Television’s ‘Supernanny’ calls it “sitting on the naughty step.” Others prefer calling it “time-in.” Some have dubbed it a bad idea altogether. Most parents have heard of—and tried—the time-out technique for correcting children’s behavior. But is it a good technique to use?
It can be, says Linda Duerr. At Penn State’s Child Development Laboratory, children take a breather from tense situations by snuggling in the sofas or loveseats found in every room, and Laboratory Director Duerr prefers to say the child is “going to the soft place.” “When a child is out of control, it’s hard for him to sit in a hard chair in a corner. Maybe he needs to punch the pillow or put his head on the soft arm of a sofa,” she says.
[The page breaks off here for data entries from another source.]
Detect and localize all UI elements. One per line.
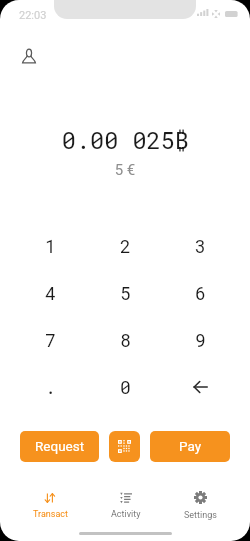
- button[interactable]: 3: [163, 222, 238, 269]
- button[interactable]: 2: [88, 222, 163, 269]
- staticText: Request: [35, 438, 85, 454]
- staticText: Transact: [33, 509, 68, 520]
- staticText: 0: [120, 375, 131, 399]
- staticText: 1: [45, 234, 56, 258]
- button[interactable]: 8: [88, 316, 163, 363]
- button[interactable]: Backspace: [163, 363, 238, 410]
- staticText: 3: [195, 234, 206, 258]
- button[interactable]: 9: [163, 316, 238, 363]
- button[interactable]: Pay: [150, 431, 230, 462]
- staticText: 7: [45, 328, 56, 352]
- staticText: Settings: [184, 510, 217, 521]
- other: Backspace: [193, 381, 208, 393]
- button[interactable]: 4: [12, 269, 88, 316]
- button[interactable]: Request: [20, 431, 99, 462]
- staticText: 6: [195, 281, 206, 305]
- staticText: 5: [120, 281, 131, 305]
- staticText: 4: [45, 281, 56, 305]
- staticText: .: [45, 375, 56, 399]
- staticText: 5 €: [0, 161, 250, 179]
- staticText: Pay: [179, 438, 202, 454]
- staticText: 9: [195, 328, 206, 352]
- button[interactable]: Settings: [163, 483, 238, 529]
- button[interactable]: 6: [163, 269, 238, 316]
- button[interactable]: .: [12, 363, 88, 410]
- button[interactable]: 1: [12, 222, 88, 269]
- button[interactable]: Transact: [12, 483, 88, 529]
- staticText: 8: [120, 328, 131, 352]
- button[interactable]: 5: [88, 269, 163, 316]
- staticText: 2: [120, 234, 131, 258]
- button[interactable]: 0: [88, 363, 163, 410]
- button[interactable]: 7: [12, 316, 88, 363]
- button[interactable]: Activity: [88, 483, 163, 529]
- button[interactable]: Scan QR code: [109, 431, 140, 462]
- staticText: 22:03: [19, 9, 47, 22]
- staticText: Activity: [111, 509, 141, 520]
- button[interactable]: Account: [17, 43, 41, 67]
- staticText: 0.00 025₿: [0, 124, 250, 156]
This form of time-out can help children five and younger get calmed down so they can talk about their behavior. “When a child is not able to participate in activities and can’t negotiate some conflict and gets really upset, then I think it’s appropriate to say, let’s take some time,” Duerr says. Some people prefer to use the term “time with” rather than “time out” and Duerr thinks that’s a good way to think about it. Especially for children five and under, she says, caregivers should stay with the child, or at least nearby, to offer comfort or even a hug, and to talk about what the child did wrong. “Sometimes a child needs to be held. Even if they have hit someone, they still need love too,” Duerr says.
She warns that time-out shouldn’t be used as a source of ridicule. If a child has a reputation of always being in time-out, then it’s not working, Duerr says. “We’re not going for embarrassment here. We’re trying to help the child to be able to negotiate this problem, to regain some self-control. If time-out is used effectively, it shouldn’t have to be used for the same children over and over again.”
Also, make sure that a time-out doesn’t last too long, reminds Duerr. Some people use a timer; Jo Frost, aka Supernanny, suggests one minute of time-out for every year of the child’s age. Duerr doesn’t think the minute count matters much, as long as you give the child just long enough to calm down.
Then it’s time for the most important part, Duerr says: a conversation about what happened, and what the child can do differently next time. “We had this happen just this morning. I had to move a child a bit away from the dramatic play area and say, ‘Come on, do you think if you had asked her nicely for the magic wand, maybe she would have given it to you? Did you listen? Did you hear that she was trying to tell you that when she was done, she would give it to you?’ Don’t just do a time-out, then say, ‘Alright, you’re done.’ If you do it that way, there’s no learning there.”